I really don't understand why there is a lot of people mad about this. So far how many hunters have already past on a buck so far this year. If you are afraid of a big buck coming in from of you and you can not shoot it stay home for a couple of days. Plus it is still early plenty of time to look for that big buck. If you see one changes is he will be back in your area again another day as he will feel safe going though that area. 

The state is trying to get more does shot to try to decrease the herd some. It has to do with the insurance companys wanting something done about the deers. I just look at it this way I will just put meat in the freezer. 

I know I will get ripped on this but oh well. Life of a hunter.


----------



## BuckBlocker (Aug 18, 2012)

It can't hurt. I am using it as another opportunity to introduce a non-hunter or child to the sport.

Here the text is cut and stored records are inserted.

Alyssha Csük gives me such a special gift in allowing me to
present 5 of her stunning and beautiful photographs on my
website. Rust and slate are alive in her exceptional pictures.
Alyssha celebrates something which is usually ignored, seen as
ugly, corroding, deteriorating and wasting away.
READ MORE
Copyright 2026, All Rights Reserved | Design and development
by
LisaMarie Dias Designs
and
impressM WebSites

It's hard to give up my gun season to do this, and it's also hard to get someone comfortable in the woods for the first time with a bow or crossbow, or when it's bitter cold outside. 

I also fear the deer herd be managed into a PA situation.


----------



## DLarrick (May 31, 2011)

i like the idea of having and early ML hunt but dont like the fact they took away a weekend from the bow hunters to shoot a buck. its easy to say just wait another weekend to go but for me i dont get to go much through the week so the weekends are my main time to go. i also know a couple people who only hunt with a bow so that is hurting them. i know it would make me mad if i had the buck of a lifetime walk by and not be able to get a shot because you cant shoot it. i guess it has its pros and cons but i dont like it.


----------



## fishwendel2 (Nov 19, 2007)

mlayers said:


> It has to do with the insurance companys wanting something done about the deers.

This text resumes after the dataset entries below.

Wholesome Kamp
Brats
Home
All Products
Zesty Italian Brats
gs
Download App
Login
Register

Congratulations....this is the most ridiculous reason to date on the earlt ML season. So if you have your auto insurance with either Progressive, State Auto, or Liberty Mutual you have already switched carries to another non Ohio based one right?


----------



## Gobi Muncher (May 27, 2004)

Where did you find this info??? I have looked but can't find it in the online Regs. I did find:

In addition to your Ohio annual hunting license, you must purchase an either-sex deer permit or an antlerless deer permit to hunt deer in Ohio. 

&#9632;The either-sex deer permit is valid Sept. 28, 2013 through Feb. 2, 2014.

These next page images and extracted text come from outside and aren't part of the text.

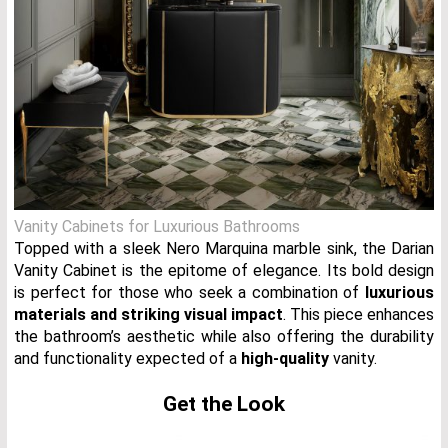
Vanity Cabinets for Luxurious Bathrooms
Topped with a sleek Nero Marquina marble sink, the Darian
Vanity Cabinet is the epitome of elegance. Its bold design
is perfect for those who seek a combination of
luxurious
materials and striking visual impact
. This piece enhances
the bathroom’s aesthetic while also offering the durability
and functionality expected of a
high-quality
vanity.
Get the Look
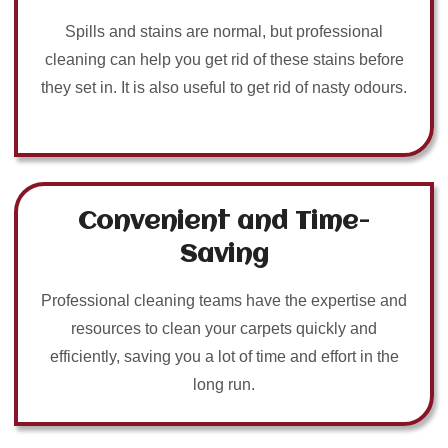
Spills and stains are normal, but professional
cleaning can help you get rid of these stains before
they set in. It is also useful to get rid of nasty odours.
Convenient and Time-
Saving
Professional cleaning teams have the expertise and
resources to clean your carpets quickly and
efficiently, saving you a lot of time and effort in the
long run.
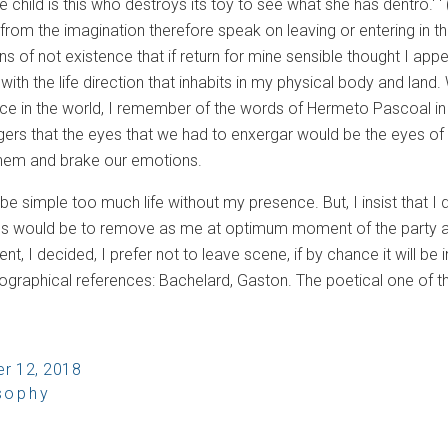
he child is this who destroys its toy to see what she has dentro.' '
from the imagination therefore speak on leaving or entering in t
s of not existence that if return for mine sensible thought I app
s with the life direction that inhabits in my physical body and lan
nce in the world, I remember of the words of Hermeto Pascoal i
ngers that the eyes that we had to enxergar would be the eyes of 
 them and brake our emotions.
be simple too much life without my presence. But, I insist that I
s would be to remove as me at optimum moment of the party and 
nt, I decided, I prefer not to leave scene, if by chance it will be 
ibliographical references: Bachelard, Gaston. The poetical one o
r 12, 2018
sophy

&#9632;Antlerless deer permits are valid Sept. 28, 2013 through Dec. 1, 2013.


Either-sex Deer Permit
The either-sex deer permit is good for an antlered or antlerless deer and is valid statewide. No more than one (1) antlered deer may be taken per license year. These permits may be used during any of the deer hunting seasons and for controlled hunts. These permits may be purchased individually throughout the entire deer season.


----------



## paulboomer1 (May 7, 2008)

page 10 of regs. book..."a hunter can do the following"...(number 8)...archery hunters must comply with the hunter orange requirement and can only take antlerless deer during this season


----------



## Gobi Muncher (May 27, 2004)

Thanks!! I totally missed that. Guess it will be a fishing weekend!!


----------



## Boss hog (Dec 12, 2009)

Don't know if everyone noticed how the State snuk in a raise in deer permits this year, But In thic county, you can kill 4 deer, But here is where it is, You can only kill one doe with an antlerless permit, after that you need an either sex permit So there you have it, I never heard any talk about that change, Sneaky ain't they


----------



## mcking (Jan 23, 2013)

totally agree, coldn't have sid it better!


----------



## treytd32 (Jun 12, 2009)

over under 500 bucks killed this weekend?, by people who don't know the regs or just don't care


----------